1- Le fameux « socle commun de l’indispensable » (lire, écrire, compter, anglais de communication internationale, vivre ensemble) renvoie à un véritable « RMI » culturel proposé comme seul horizon pour les élèves dits en difficulté. Aux autres l’accès à une authentique culture donnant de réels éléments de compréhension, d’analyse et d’interprétation de leur environnement social, économique et culturel. C’est bien une école à deux vitesses dont on nous trace les contours en considérant les différences actuelles de réussite scolaire comme des données de fait incontournables. L’abandon de l’objectif de 80% d’une classe d’âge baccalauréat (loi d’orientation de 89) est le corollaire inévitable de l’option appauvrissante choisie par les rapporteurs. La visée de qualifications élevées pour tous est même taxée « d’illusion pour les individus et d’absurdité sociale » !!! Les « connaissances, compétences et règles de comportement » constitutives du socle commun relèvent d’une conception strictement utilitariste et instrumentale du savoir. Elle va à l’encontre des prévisions qui annoncent une pénurie d’emplois à niveau Bac+3 dans les dix ans à venir. Ces choix font écho à une conception duale de la société, qui s’accommode d’une masse d’emplois précaires et peu qualifiés (services aux personnes et de relation en particulier), et du recours accru à l’apprentissage et l’alternance.

2- Dans ces conditions, la « réussite de tous les élèves » avancée par la commission Thélot est largement biaisée car elle ne se réfère plus à un fondement commun à l’ensemble d’une tranche d’âge (l’objectif des 80%). De plus, cette réussite se rapporte à la manifestation de « talents individuels ». On voit ressurgir une théorie des dons et aptitudes, différenciés « naturellement » (à quand l’évocation de « la bosse de maths » ?) alors que les dispositions scolaires et d’apprentissage sont socialement construites. L’élève est ainsi renvoyé à ses « qualités ou insuffisances » strictement personnelles, justifiant des parcours individuels très différenciés et une orientation précoce. Ces options tournent le dos à l’objectif d’une « égalité des résultats », perspective fondatrice du collège unique, indépendamment des difficultés de son atteinte effective. Et bien entendu, toute référence à la coopération et à la solidarité, tant dans l’apprentissage que dans l’organisation de la vie démocratique, est délibérément ignorée. Nous sommes bien en « pays libéral » au sein duquel l’invocation de la responsabilité individuelle est permanente. Chacun sera donc orienté (trié ?) en fonction de ses mérites personnels et ce, dès le collège, au sein de filières générale, technologique, et professionnelle rendues plus « étanches ». La recherche de référence commune à toute une population scolaire disparaît ainsi.
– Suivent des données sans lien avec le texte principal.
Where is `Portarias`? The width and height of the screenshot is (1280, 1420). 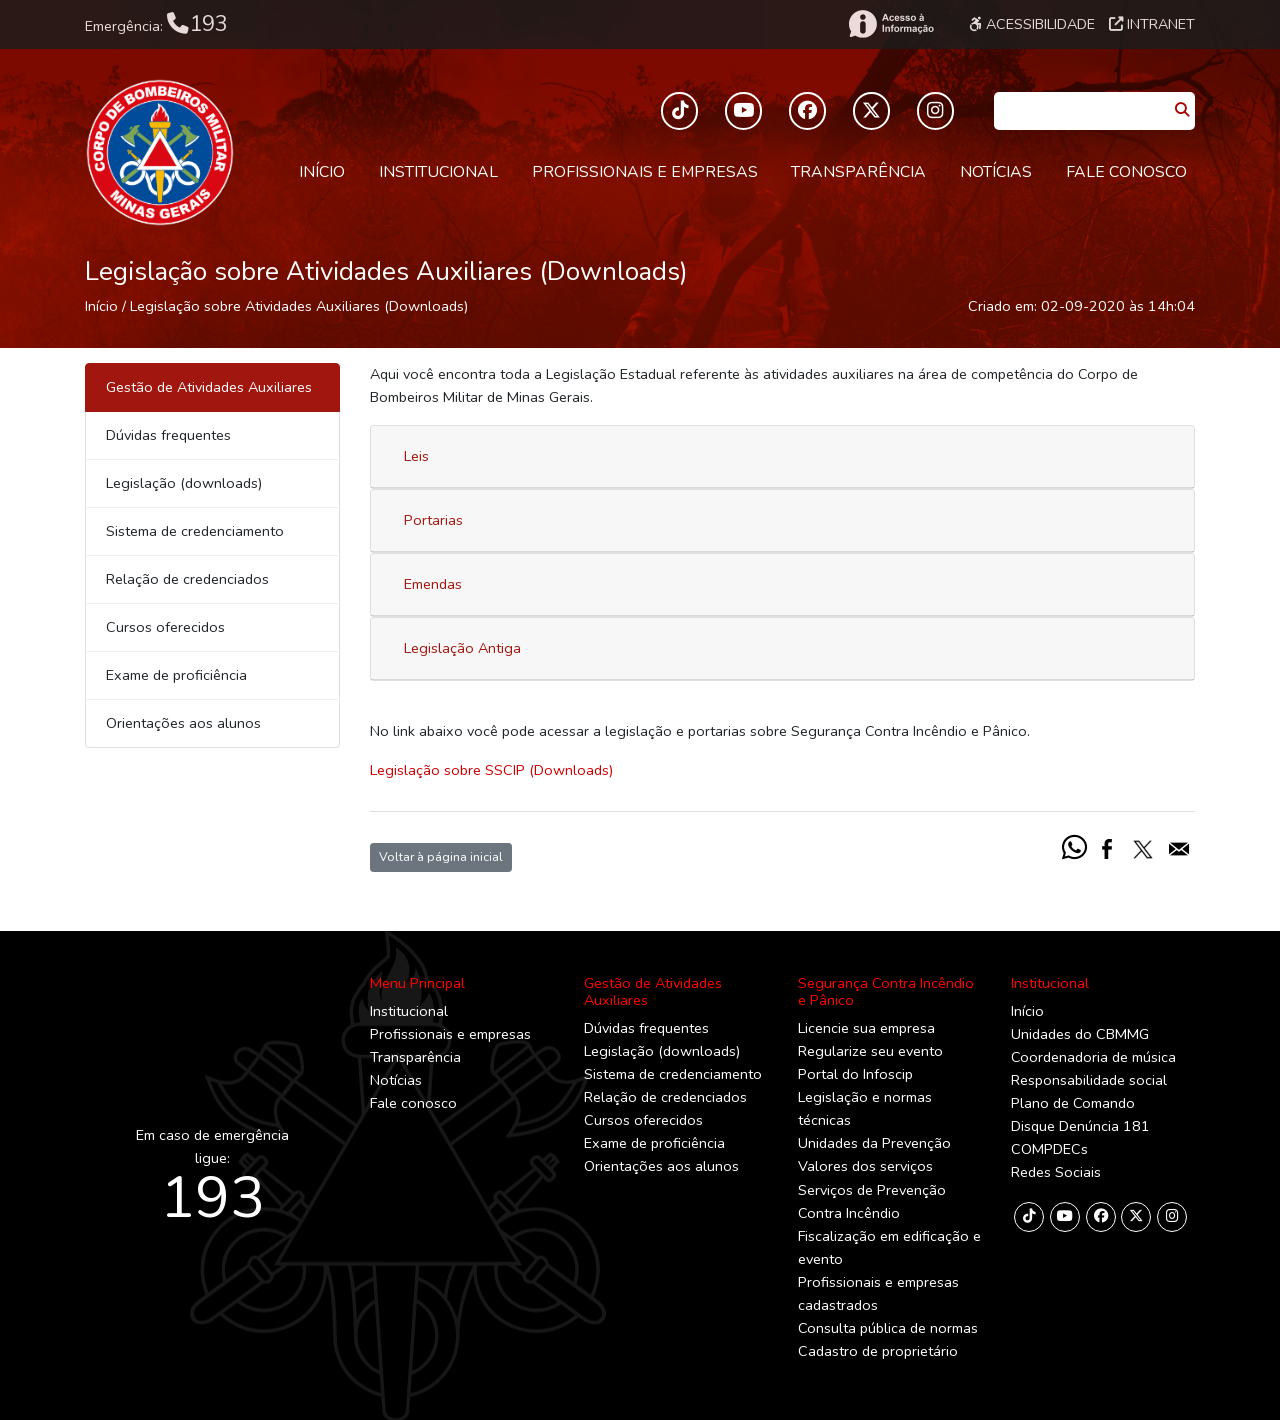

3- Cette optique clairement libérale trouve son pendant dans les réorganisations administratives et pédagogiques au sein des écoles et établissements scolaires. La conception managériale de la gestion du système éducatif préside à ces transformations :
 Multiplication des échelons hiérarchiques (par ex : chef d’établissement en primaire), au détriment de la collégialité des équipes pluridisciplinaires.
 Pilotage stratégique et contractualisation généralisée.
 Evaluation au « mérite individuel ».
 Autonomie accrue à tous les niveaux (administratif, pédagogique financier...) des établissements, source de leur mise en concurrence et de l’accroissement des inégalités.
 Création d’un « référent policier » affecté auprès des établissements, etc...

On assistera au développement d’un autoritarisme accru, et donc d’un recul de la vie démocratique scolaire. Tous les outils de la « bonne gouvernance » sont à l’œuvre pour accroître la productivité du « mammouth ». Et en tout premier lieu celle des enseignants et de tous les personnels de l’Education Nationale.

4- Cette logique managériale impliquera une redéfinition des conditions d’emploi et d’exercice des personnels :
 Allongement du temps de présence des enseignants (de 4 à 8 heures !) avec alourdissement des tâches ; en phase avec les 4500 suppressions d’emploi déjà advenues.
 Différenciation des statuts selon les nouvelles modalités de recrutement, en s’appuyant sur le renouvellement massif des enseignants. Une logique déjà appliquée à « France-Télécom », avec un « franc succès » !
 Formation professionnelle en dehors du temps de travail. Etc...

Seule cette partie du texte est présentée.